ただし、債権者の利益を大きく害することになるので、実現可能な再生計画案を練って裁判所を納得させなければならず、書類の準備や手続きが非常に煩雑です。

手続きが厳格でほとんどの場合、個人では裁判所を納得させられないので、弁護士など専門家の助力を得て手続きを進めることになります。

自己破産

最も債務の負担を軽減できるのが自己破産。

税金や離婚に伴う養育費等の支払い債務、あるいは一定の損害賠償債務など一部の例外を除いて、一切の借金を帳消しにしてしまう強力なものです。

他の債務整理では解決できないくらいに借金が膨らんでしまった時の最後の手段となります。

その代わり、生活に必要な最低限の財産を除き、自宅も含めて残っている全ての財産を処分して債権者に分配しなければなりません。

また士業や警備員など一定の仕事に就けなくなる職業制限を受けることになります。

もし借金の理由がギャンブルや浪費などの場合は自己破産を認めてもらえないこともあります。

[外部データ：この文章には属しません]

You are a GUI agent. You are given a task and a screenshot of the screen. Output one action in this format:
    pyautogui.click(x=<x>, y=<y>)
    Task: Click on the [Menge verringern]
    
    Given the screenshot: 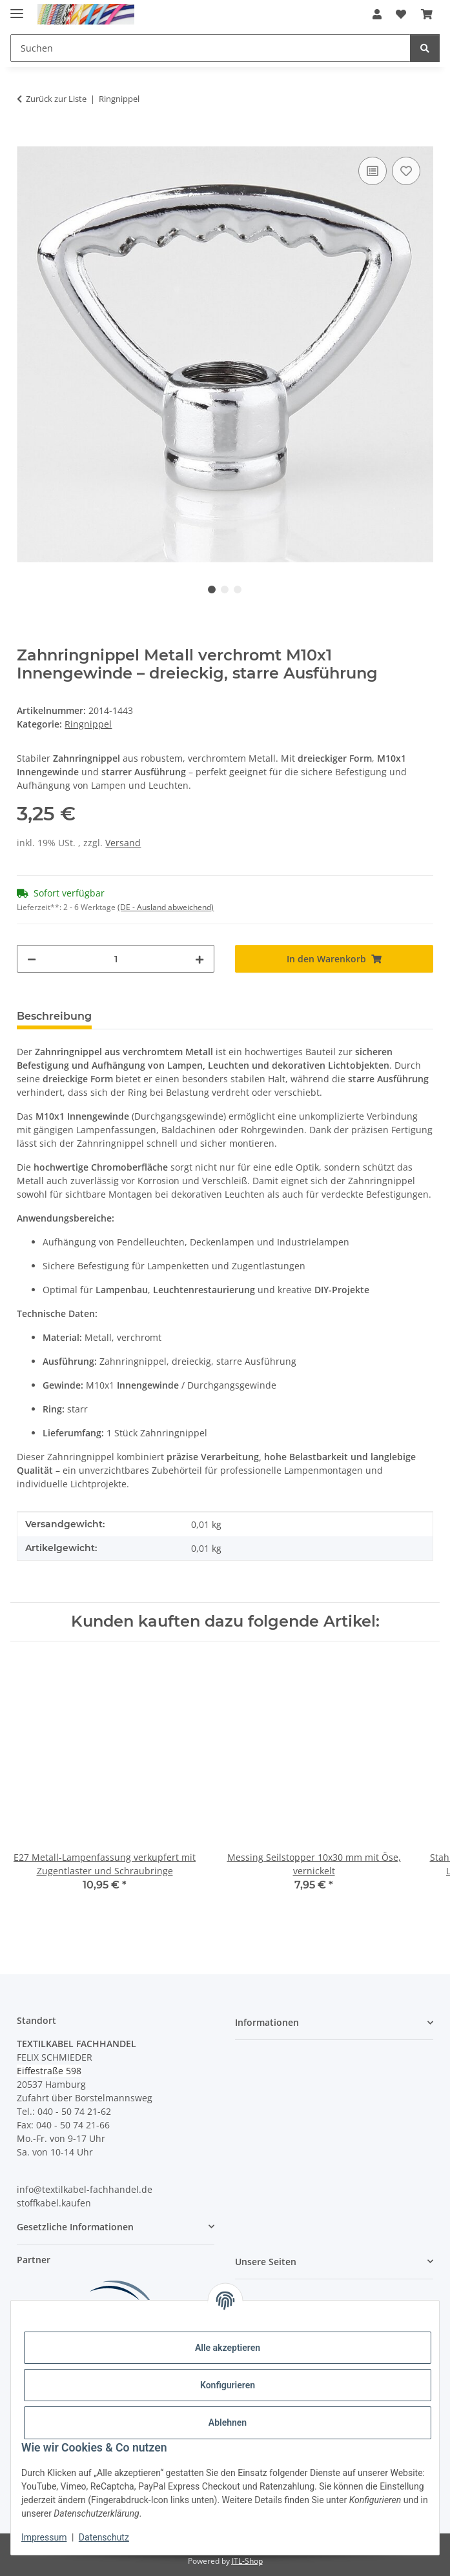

手続きは自分で行うことも不可能ではありませんが、裁判所を納得させるために多くの説明資料を作らなければならず、個人では難しいので弁護士など専門家に依頼すること多くなります。

また裁判所による面接を受けなければならないので、面接対策の面でも専門家の監修を受けると安心です。

まとめ

債務整理は基本的に借入額の減額幅が大きいものほど手続きのハードルが上がります。

また、単純に借金を減らしてもらえるわけではなく、生活面でもデメリットも存在します。

「自力での返済が難しくなりそうだな」と感じたら、自分の借金がどれだけあるか整理して、早めに弁護士や司法書士などの専門家に相談し、適切なアドバイスを受けるようにしましょう。